Go through the listing below and state how many of its lines include "Handfield". Write only that number.

Data extracts START

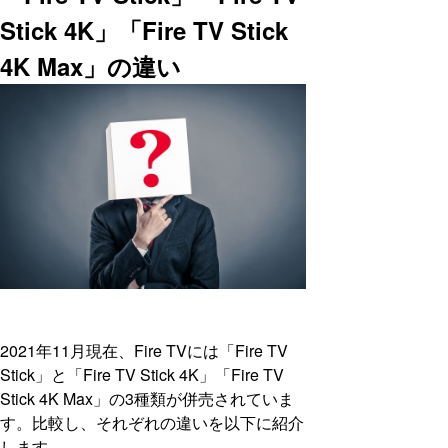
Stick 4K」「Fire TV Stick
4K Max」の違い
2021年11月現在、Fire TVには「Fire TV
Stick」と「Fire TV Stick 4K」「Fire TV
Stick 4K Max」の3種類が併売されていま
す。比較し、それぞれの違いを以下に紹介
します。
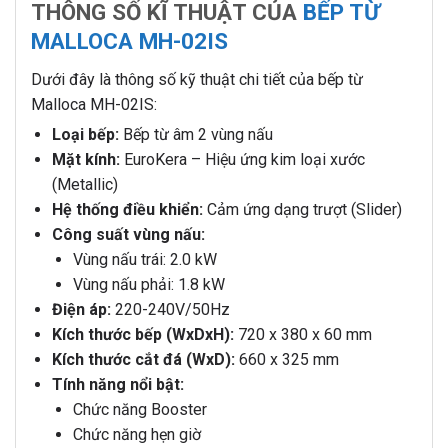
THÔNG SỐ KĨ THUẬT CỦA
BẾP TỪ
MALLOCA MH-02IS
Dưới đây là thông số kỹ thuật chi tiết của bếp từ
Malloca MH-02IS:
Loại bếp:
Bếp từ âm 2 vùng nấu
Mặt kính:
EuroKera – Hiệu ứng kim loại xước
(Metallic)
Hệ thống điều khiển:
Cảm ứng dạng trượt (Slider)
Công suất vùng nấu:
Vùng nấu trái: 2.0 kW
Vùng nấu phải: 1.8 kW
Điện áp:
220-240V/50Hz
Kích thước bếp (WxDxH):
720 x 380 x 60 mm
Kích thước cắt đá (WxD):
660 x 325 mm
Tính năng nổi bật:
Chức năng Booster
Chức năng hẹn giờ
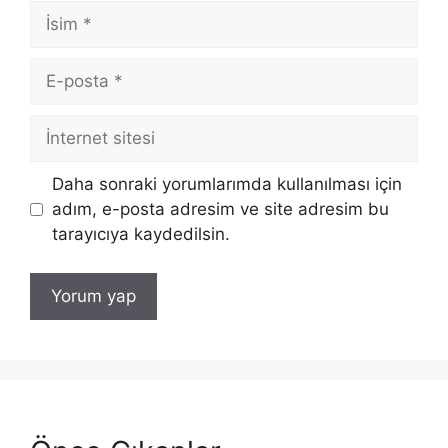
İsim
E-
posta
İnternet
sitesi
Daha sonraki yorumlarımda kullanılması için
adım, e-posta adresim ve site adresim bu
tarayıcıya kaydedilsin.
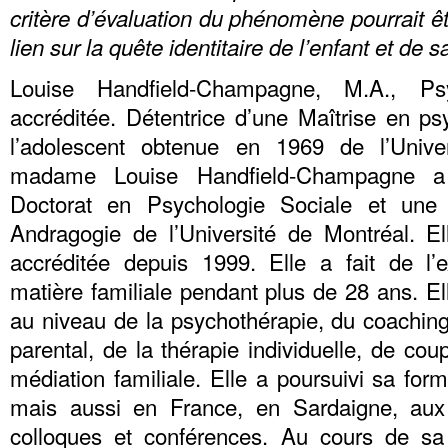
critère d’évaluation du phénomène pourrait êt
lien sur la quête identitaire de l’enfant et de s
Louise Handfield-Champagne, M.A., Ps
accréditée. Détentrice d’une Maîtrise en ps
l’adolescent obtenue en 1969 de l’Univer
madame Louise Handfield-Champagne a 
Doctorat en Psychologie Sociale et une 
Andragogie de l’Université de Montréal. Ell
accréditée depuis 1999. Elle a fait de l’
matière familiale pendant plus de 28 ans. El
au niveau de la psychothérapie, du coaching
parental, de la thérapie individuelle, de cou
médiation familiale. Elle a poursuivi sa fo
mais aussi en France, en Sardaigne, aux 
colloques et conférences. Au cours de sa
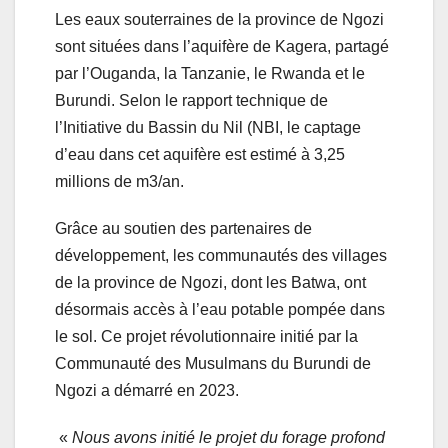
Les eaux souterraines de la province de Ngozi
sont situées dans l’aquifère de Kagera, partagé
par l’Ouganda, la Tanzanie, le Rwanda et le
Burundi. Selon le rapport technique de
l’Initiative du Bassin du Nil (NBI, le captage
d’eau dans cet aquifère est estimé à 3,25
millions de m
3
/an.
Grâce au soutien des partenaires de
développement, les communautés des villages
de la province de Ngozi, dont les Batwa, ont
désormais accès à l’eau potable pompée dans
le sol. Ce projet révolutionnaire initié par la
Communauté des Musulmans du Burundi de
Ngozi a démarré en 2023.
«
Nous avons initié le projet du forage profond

Data extracts END

Answer below: 2